#### [BRIEF]
Could you return all of the entries below exactly, minus the pictures?

#### [RECORDS TO PROCESS]
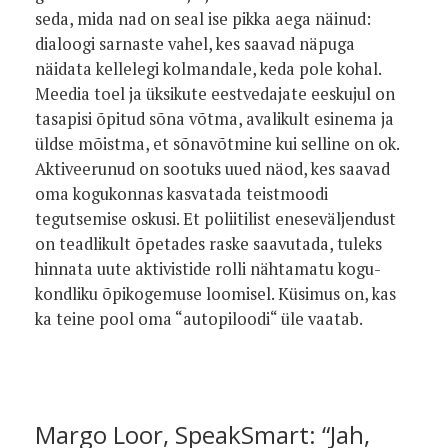
seda, mida nad on seal ise pikka aega näinud:
dialoogi sarnaste vahel, kes saavad näpuga
näidata kellelegi kol­mandale, keda pole kohal.
Meedia toel ja üksikute eestvedajate eeskujul on
tasapisi õpitud sõna võtma, avalikult esinema ja
üldse mõistma, et sõnavõtmine kui selline on ok.
Aktiveerunud on sootuks uued näod, kes saavad
oma kogukonnas kasvatada teistmoodi
tegutsemise oskusi. Et poliitilist eneseväljendust
on teadlikult õpetades raske saavutada, tuleks
hinnata uute aktivistide rolli nähtamatu kogu­
kondliku õpikogemuse loomisel. Küsimus on, kas
ka teine pool oma “autopiloodi“ üle vaatab.
Margo Loor, SpeakSmart: “Jah,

#### [RESPONSE TO THE TASK]
seda, mida nad on seal ise pikka aega näinud:
dialoogi sarnaste vahel, kes saavad näpuga
näidata kellelegi kol­mandale, keda pole kohal.
Meedia toel ja üksikute eestvedajate eeskujul on
tasapisi õpitud sõna võtma, avalikult esinema ja
üldse mõistma, et sõnavõtmine kui selline on ok.
Aktiveerunud on sootuks uued näod, kes saavad
oma kogukonnas kasvatada teistmoodi
tegutsemise oskusi. Et poliitilist eneseväljendust
on teadlikult õpetades raske saavutada, tuleks
hinnata uute aktivistide rolli nähtamatu kogu­
kondliku õpikogemuse loomisel. Küsimus on, kas
ka teine pool oma “autopiloodi“ üle vaatab.
Margo Loor, SpeakSmart: “Jah,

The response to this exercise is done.